The state is moving toward closing sheltered workshops such as Haywood Vocational Opportunities that employ people with developmental disabilities.
The objective is to move people out of workshops and into jobs at retail stores, restaurants and other businesses.The Department of Health and Human Services, though, is moving toward what it calls "supported employment," in which people would be placed in jobs in the community. Sheltered workshops apparently would be phased out."
“This is the wave of the future,” said Lisa Jackson, program manager at the N.C. Division of Mental Health, Developmental Disabilities and Substance Abuse Services. “Other states have done this, and we’re moving toward it.”
*****************************
I have something to say about how difficult it is to provide job coaching and jobs for disabled people away from a formal structure like a sheltered workshop (e.g., HVO in Waynesville, NC, which has been around for some decades). When the main sheltered workshop in Atlanta, Atlanta Rehabilitation Center, was closed, some employees sought to create another sheltered workshop. We even had the fairly lucrative contracts transferred (in that particular case it was a putting together of plastic pieces which were the electrical harnasses for cars). We were certainly naive.

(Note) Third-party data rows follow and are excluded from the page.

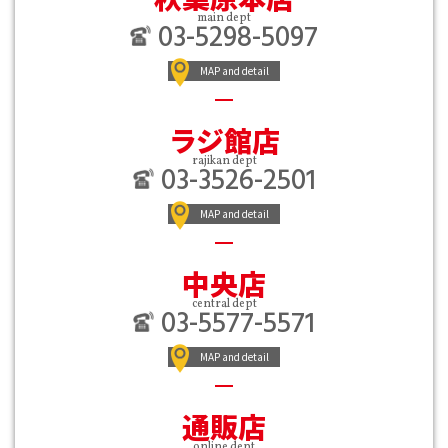
main dept
03-5298-5097
MAP and detail
ラジ館店
rajikan dept
03-3526-2501
MAP and detail
中央店
central dept
03-5577-5571
MAP and detail
通販店
online dept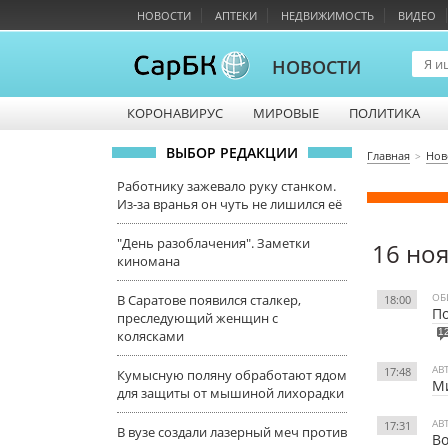
НОВОСТИ
АПТЕКИ
НЕДВИЖИМОСТЬ
ВИДЕО
НОВОСТИ
КОРОНАВИРУС
МИРОВЫЕ
ПОЛИТИКА
ВЫБОР РЕДАКЦИИ
Главная
Нов
Работнику зажевало руку станком.
Из-за вранья он чуть не лишился её
"День разоблачения". Заметки
16 но
киномана
ОБ
В Саратове появился сталкер,
18:00
По
преследующий женщин с
1
колясками
АВ
17:48
Кумысную поляну обработают ядом
Ми
для защиты от мышиной лихорадки
АВ
17:31
В вузе создали лазерный меч против
Во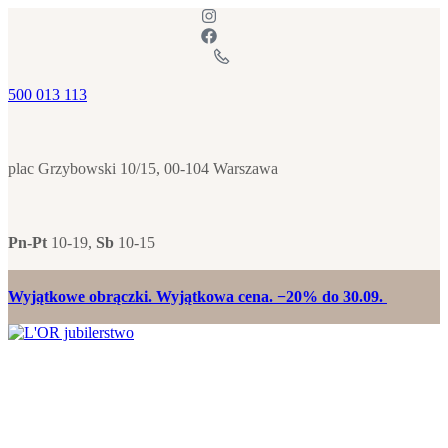
500 013 113
plac Grzybowski 10/15, 00-104 Warszawa
Pn-Pt
10-19,
Sb
10-15
Wyjątkowe obrączki. Wyjątkowa cena. −20% do 30.09.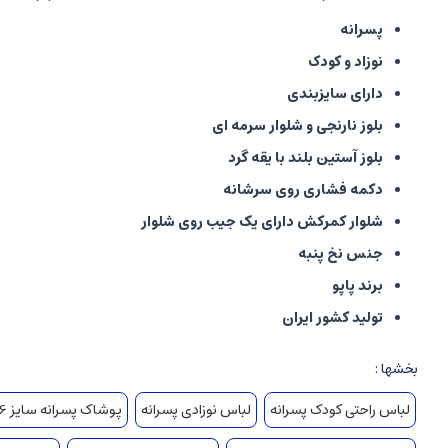
پسرانه
نوزاد و کودک
دارای سایزبندی
بلوز نارنجی و شلوار سرمه ای
بلوز آستین بلند با یقه گرد
دکمه فشاری روی سرشانه
شلوار کمرکش دارای یک جیب روی شلوار
جنس نخ پنبه
برند پاپو
تولید کشور ایران
بخشها :
لباس راحتی کودک پسرانه
لباس نوزادی پسرانه
پوشاک پسرانه سایز 6-9 ماه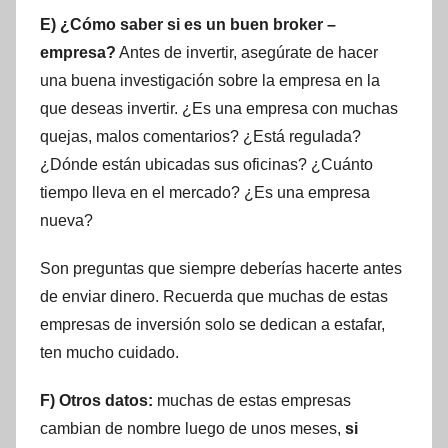
E) ¿Cómo saber si es un buen broker –
empresa?
Antes de invertir, asegúrate de hacer
una buena investigación sobre la empresa en la
que deseas invertir. ¿Es una empresa con muchas
quejas, malos comentarios? ¿Está regulada?
¿Dónde están ubicadas sus oficinas? ¿Cuánto
tiempo lleva en el mercado? ¿Es una empresa
nueva?
Son preguntas que siempre deberías hacerte antes
de enviar dinero. Recuerda que muchas de estas
empresas de inversión solo se dedican a estafar,
ten mucho cuidado.
F) Otros datos:
muchas de estas empresas
cambian de nombre luego de unos meses,
si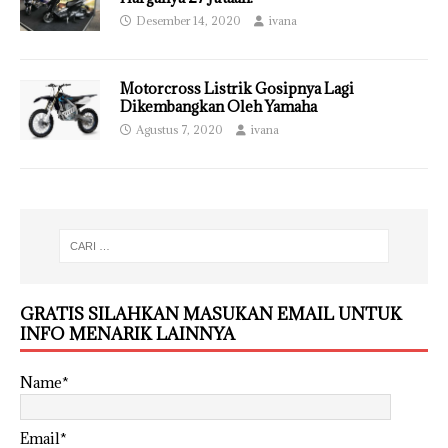
Desember 14, 2020
ivana
Motorcross Listrik Gosipnya Lagi
Dikembangkan Oleh Yamaha
Agustus 7, 2020
ivana
GRATIS SILAHKAN MASUKAN EMAIL UNTUK
INFO MENARIK LAINNYA
Name*
Email*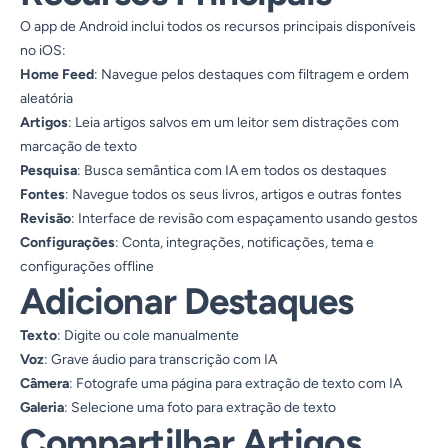
O app de Android inclui todos os recursos principais disponíveis
no iOS:
Home Feed
: Navegue pelos destaques com filtragem e ordem
aleatória
Artigos
: Leia artigos salvos em um leitor sem distrações com
marcação de texto
Pesquisa
: Busca semântica com IA em todos os destaques
Fontes
: Navegue todos os seus livros, artigos e outras fontes
Revisão
: Interface de revisão com espaçamento usando gestos
Configurações
: Conta, integrações, notificações, tema e
configurações offline
Adicionar Destaques
Texto
: Digite ou cole manualmente
Voz
: Grave áudio para transcrição com IA
Câmera
: Fotografe uma página para extração de texto com IA
Galeria
: Selecione uma foto para extração de texto
Compartilhar Artigos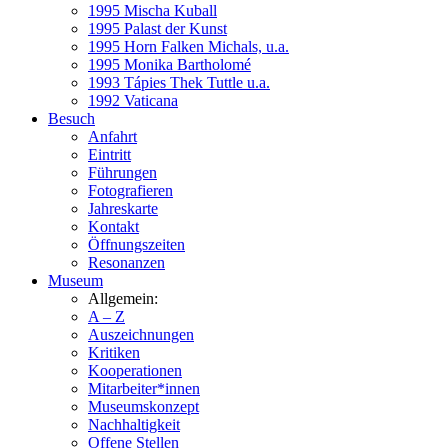
1995 Mischa Kuball
1995 Palast der Kunst
1995 Horn Falken Michals, u.a.
1995 Monika Bartholomé
1993 Tápies Thek Tuttle u.a.
1992 Vaticana
Besuch
Anfahrt
Eintritt
Führungen
Fotografieren
Jahreskarte
Kontakt
Öffnungszeiten
Resonanzen
Museum
Allgemein:
A – Z
Auszeichnungen
Kritiken
Kooperationen
Mitarbeiter*innen
Museumskonzept
Nachhaltigkeit
Offene Stellen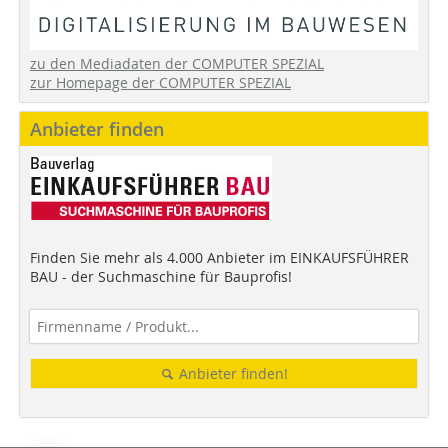
zu den Mediadaten der COMPUTER SPEZIAL
zur Homepage der COMPUTER SPEZIAL
Anbieter finden
Finden Sie mehr als 4.000 Anbieter im EINKAUFSFÜHRER
BAU - der Suchmaschine für Bauprofis!
Anbieter finden!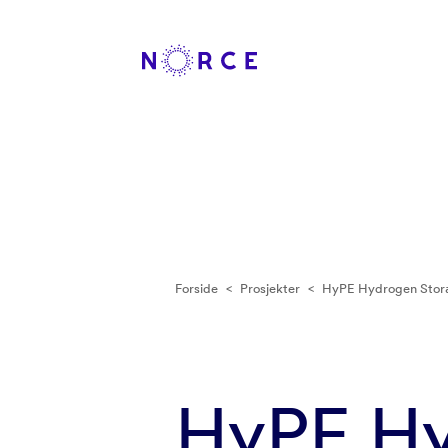
Forside
<
Prosjekter
<
HyPE Hydrogen Storag
HyPE Hy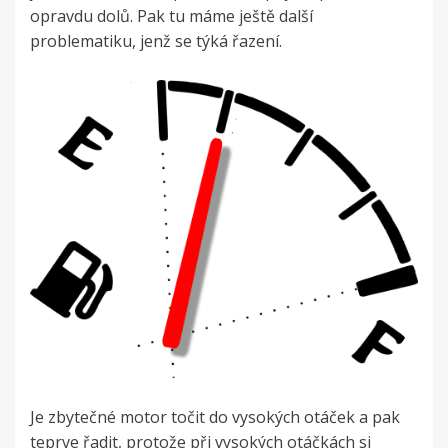
opravdu dolů. Pak tu máme ještě další
problematiku, jenž se týká řazení.
Je zbytečné motor točit do vysokých otáček a pak
teprve řadit, protože při vysokých otáčkách si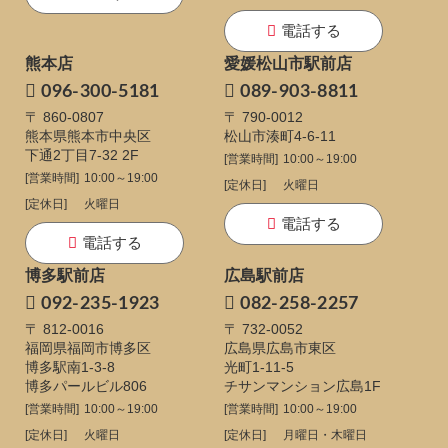
電話する
熊本店
愛媛松山市駅前店
096-300-5181
089-903-8811
〒 860-0807
〒 790-0012
熊本県熊本市中央区
松山市湊町4-6-11
下通
2丁目7-32 2F
[営業時間]
10:00～19:00
[営業時間]
10:00～19:00
[定休日]
火曜日
[定休日]
火曜日
電話する
電話する
博多駅前店
広島駅前店
092-235-1923
082-258-2257
〒 812-0016
〒 732-0052
福岡県福岡市博多区
広島県広島市東区
博多駅南1-3-8
光町1-11-5
博多パールビル806
チサンマンション広島1F
[営業時間]
10:00～19:00
[営業時間]
10:00～19:00
[定休日]
火曜日
[定休日]
月曜日・木曜日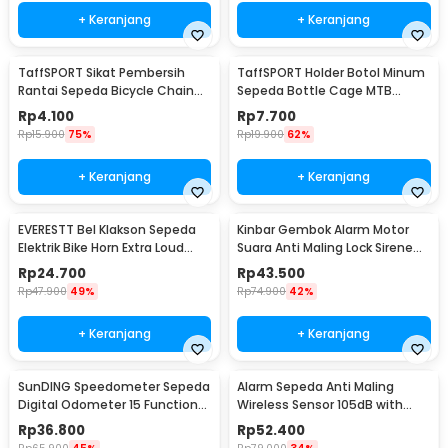
+ Keranjang
+ Keranjang
TaffSPORT Sikat Pembersih
TaffSPORT Holder Botol Minum
Rantai Sepeda Bicycle Chain
Sepeda Bottle Cage MTB
Cleaning Brush - YQ012
Adjustable - TMD05B
Rp
4.100
Rp
7.700
Rp
15.900
75%
Rp
19.900
62%
+ Keranjang
+ Keranjang
EVERESTT Bel Klakson Sepeda
Kinbar Gembok Alarm Motor
Elektrik Bike Horn Extra Loud
Suara Anti Maling Lock Sirene
95dB - SB-205
10mm - GA14
Rp
24.700
Rp
43.500
Rp
47.900
49%
Rp
74.900
42%
+ Keranjang
+ Keranjang
SunDING Speedometer Sepeda
Alarm Sepeda Anti Maling
Digital Odometer 15 Function
Wireless Sensor 105dB with
LCD Display - SD-548B
Remote Control - TE-168
Rp
36.800
Rp
52.400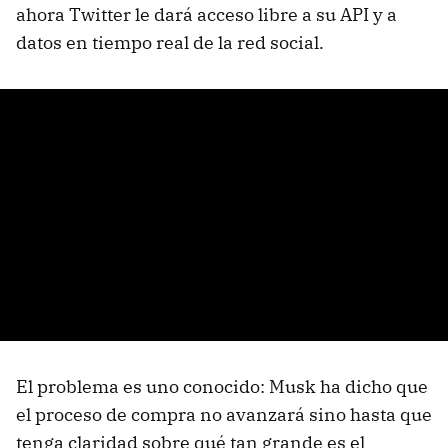
ahora Twitter le dará acceso libre a su API y a
datos en tiempo real de la red social.
El problema es uno conocido: Musk ha dicho que
el proceso de compra no avanzará sino hasta que
tenga claridad sobre qué tan grande es el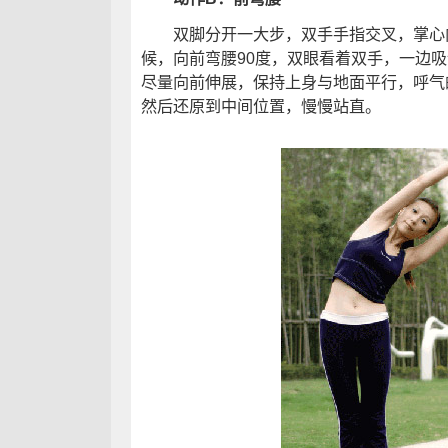
双脚分开一大步，双手手指交叉，掌心向
候，向前弯腰90度，双眼看着双手，一边
尽量向前伸展，保持上身与地面平行，呼气
然后还原到中间位置，慢慢站直。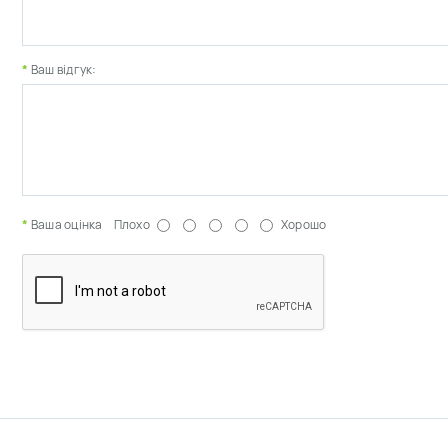
Ваш відгук:
Ваша оцінка
Плохо
Хорошо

And so now we have NC DHHS attempting to outsource all the disabled people into the community-----where they are not wanted; not appreciated; are ill-prepared to work in acompetitive environment; and will (you can bet your bottom $$) will have the job coaching removed as soon as they are in a job for a period of time. For, you see, DHHS NC is utilizing a rehabilitation model which does not accommodate anyone with a life-long mental challenge, be it mental illness or developmental disability.
This will not work and it particularly will not work under NC DHHS as the agenda is to pull the rug out from under the services after a period of time. You've used up all your points, DHHS, and now we truly do not trust you to do whatever it is you think we're believing. Every single DHHS agenda since mental health reform began in 2001 has been predicated on creating a service in order to eventually dismantle it.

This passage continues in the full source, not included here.